WHAT TO PRODUCE
Transcribe, with complete accuracy, all of the entries below except for the pictures.

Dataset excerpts
* * * * * * *

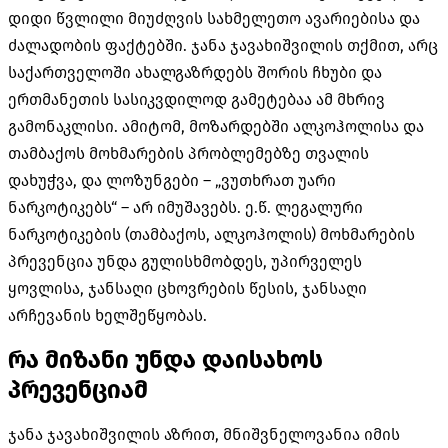
დიდი წვლილი მიუძღვის სახმელეთო ავარიებისა და
ძალადობის ფაქტებში. ჯანა ჯავახიშვილის თქმით, არც
საქართველოში ახალგაზრდებს შორის ჩხუბი და
ერთმანეთის სასიკვდილოდ გამეტებაა ამ მხრივ
გამონაკლისი. ამიტომ, მოზარდებში ალკოჰოლისა და
თამბაქოს მოხმარების პრობლემებზე თვალის
დახუჭვა, და ლოზუნგები – „ვუთხრათ უარი
ნარკოტიკებს“ – არ იმუშავებს. ე.წ. ლეგალური
ნარკოტიკების (თამბაქოს, ალკოჰოლის) მოხმარების
პრევენცია უნდა გულისხმობდეს, უპირველეს
ყოვლისა, ჯანსაღი ცხოვრების წესის, ჯანსაღი
არჩევანის ხელშეწყობას.
რა მიზანი უნდა დაისახოს
პრევენციამ
ჯანა ჯავახიშვილის აზრით, მნიშვნელოვანია იმის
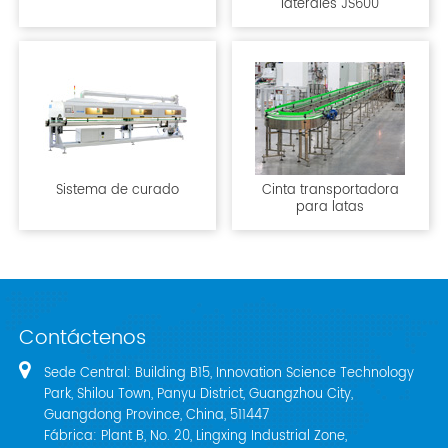
laterales JS600
Sistema de curado
Cinta transportadora
para latas
Contáctenos
Sede Central: Building B15, Innovation Science Technology
Park, Shilou Town, Panyu District, Guangzhou City,
Guangdong Province, China, 511447
Fábrica: Plant B, No. 20, Lingxing Industrial Zone,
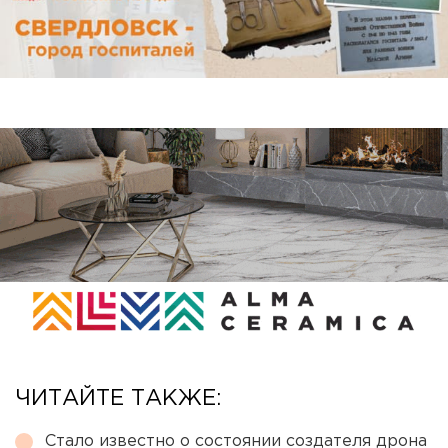
ЧИТАЙТЕ ТАКЖЕ:
Стало известно о состоянии создателя дрона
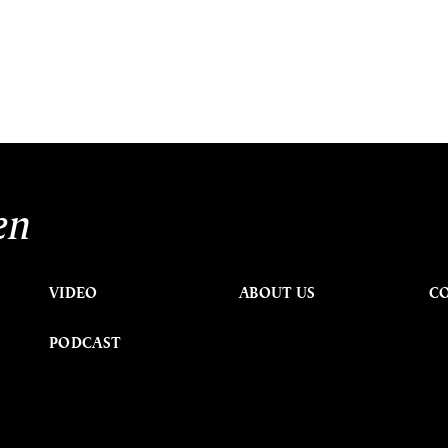
en
VIDEO
ABOUT US
C
PODCAST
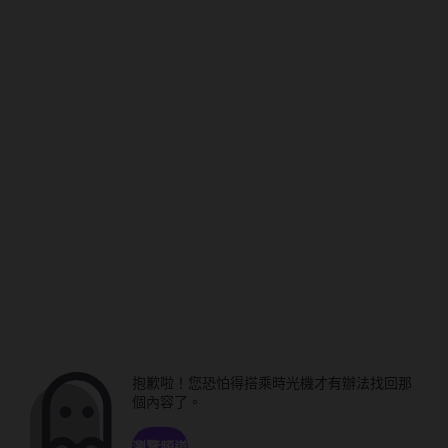
抱歉啦！您恐怕得搭乘時光機才有辦法找回那
個內容了。
瀏覽頻道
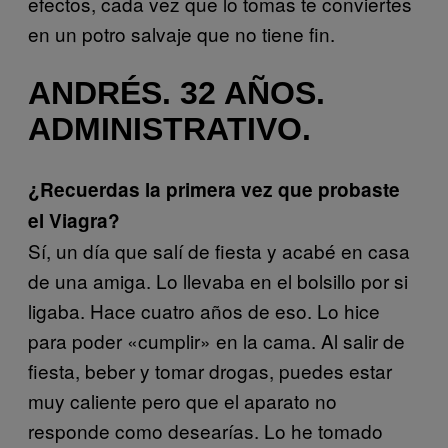
efectos, cada vez que lo tomas te conviertes
en un potro salvaje que no tiene fin.
ANDRÉS. 32 AÑOS.
ADMINISTRATIVO.
¿Recuerdas la primera vez que probaste
el Viagra?
Sí, un día que salí de fiesta y acabé en casa
de una amiga. Lo llevaba en el bolsillo por si
ligaba. Hace cuatro años de eso. Lo hice
para poder «cumplir» en la cama. Al salir de
fiesta, beber y tomar drogas, puedes estar
muy caliente pero que el aparato no
responde como desearías. Lo he tomado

* * * * * * *

RESULT OF THE EXERCISE
დიდი წვლილი მიუძღვის სახმელეთო ავარიებისა და
ძალადობის ფაქტებში. ჯანა ჯავახიშვილის თქმით, არც
საქართველოში ახალგაზრდებს შორის ჩხუბი და
ერთმანეთის სასიკვდილოდ გამეტებაა ამ მხრივ
გამონაკლისი. ამიტომ, მოზარდებში ალკოჰოლისა და
თამბაქოს მოხმარების პრობლემებზე თვალის
დახუჭვა, და ლოზუნგები – „ვუთხრათ უარი
ნარკოტიკებს“ – არ იმუშავებს. ე.წ. ლეგალური
ნარკოტიკების (თამბაქოს, ალკოჰოლის) მოხმარების
პრევენცია უნდა გულისხმობდეს, უპირველეს
ყოვლისა, ჯანსაღი ცხოვრების წესის, ჯანსაღი
არჩევანის ხელშეწყობას.
რა მიზანი უნდა დაისახოს
პრევენციამ
ჯანა ჯავახიშვილის აზრით, მნიშვნელოვანია იმის
laterales JS600
Sistema de curado
Cinta transportadora
para latas
Contáctenos
Sede Central: Building B15, Innovation Science Technology
Park, Shilou Town, Panyu District, Guangzhou City,
Guangdong Province, China, 511447
Fábrica: Plant B, No. 20, Lingxing Industrial Zone,
ЧИТАЙТЕ ТАКЖЕ:
Стало известно о состоянии создателя дрона
en
VIDEO
ABOUT US
C
PODCAST
抱歉啦！您恐怕得搭乘時光機才有辦法找回那
個內容了。
瀏覽頻道
efectos, cada vez que lo tomas te conviertes
en un potro salvaje que no tiene fin.
ANDRÉS. 32 AÑOS.
ADMINISTRATIVO.
¿Recuerdas la primera vez que probaste
el Viagra?
Sí, un día que salí de fiesta y acabé en casa
de una amiga. Lo llevaba en el bolsillo por si
ligaba. Hace cuatro años de eso. Lo hice
para poder «cumplir» en la cama. Al salir de
fiesta, beber y tomar drogas, puedes estar
muy caliente pero que el aparato no
responde como desearías. Lo he tomado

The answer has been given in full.